Even blockbuster open-world RPGs like Fallout: New Vegas have integrated survival modes that add needs like hunger, thirst, and sleep to enhance realism.
Survival mechanics have also impacted multiplayer genres in exciting ways. The rise of evolution-based games like Rust influenced social dynamics in games like Among Us.
And most notably, the hugely influential battle royale genre descended directly from survival gaming DNA.
Titles like PlayerUnknown’s Battlegrounds and Fortnite adapted the search for weapons and gear, ever-shrinking safe zones, and player elimination of early “Hunger Games” mods for Minecraft and ARMA 2.
The Future of Survival Games
Today, survival games sit among gaming’s most popular genres. They’ve come a long way from their humble beginnings. So where might this genre go next?
Many new survival games today are heading toward more realistic and detailed survival simulations. Games like SCUM (2018) model complex needs like nutrition and vitamins.

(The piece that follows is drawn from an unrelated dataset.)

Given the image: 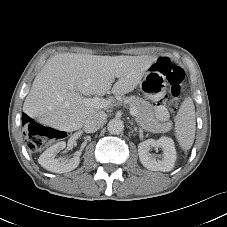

The Long Dark (2017) realistically simulates cold weather survival. Thus, future games will likely find new ways to bring real-world survival challenges into gameplay.
The other major trend is the continued expansion of multiplayer survival games. Huge, persistent worlds that evolve based on players’ collective actions are becoming more common.
The future might bring enormous online coop survival games with thousands of players interacting on shared servers.
New survival games are set to keep thriving. New gaming technology will enable even deeper immersion and realism for players.
Exciting innovations are indeed ahead as game developers find new ways to challenge our survival skills. But the core appeal remains the same – overcoming the odds and pushing the limits of our endurance.
Conclusion
Survival games have come a long way—from simple text-based adventures in the 1970s and 80s to today’s detailed 3D worlds.
The genre has continued growing well beyond its niche origins to become a staple of modern gaming.
By understanding where it began and how it evolved across decades, game developers and video game publishers can appreciate why specific themes and mechanics deeply appeal to players on such an instinctual level.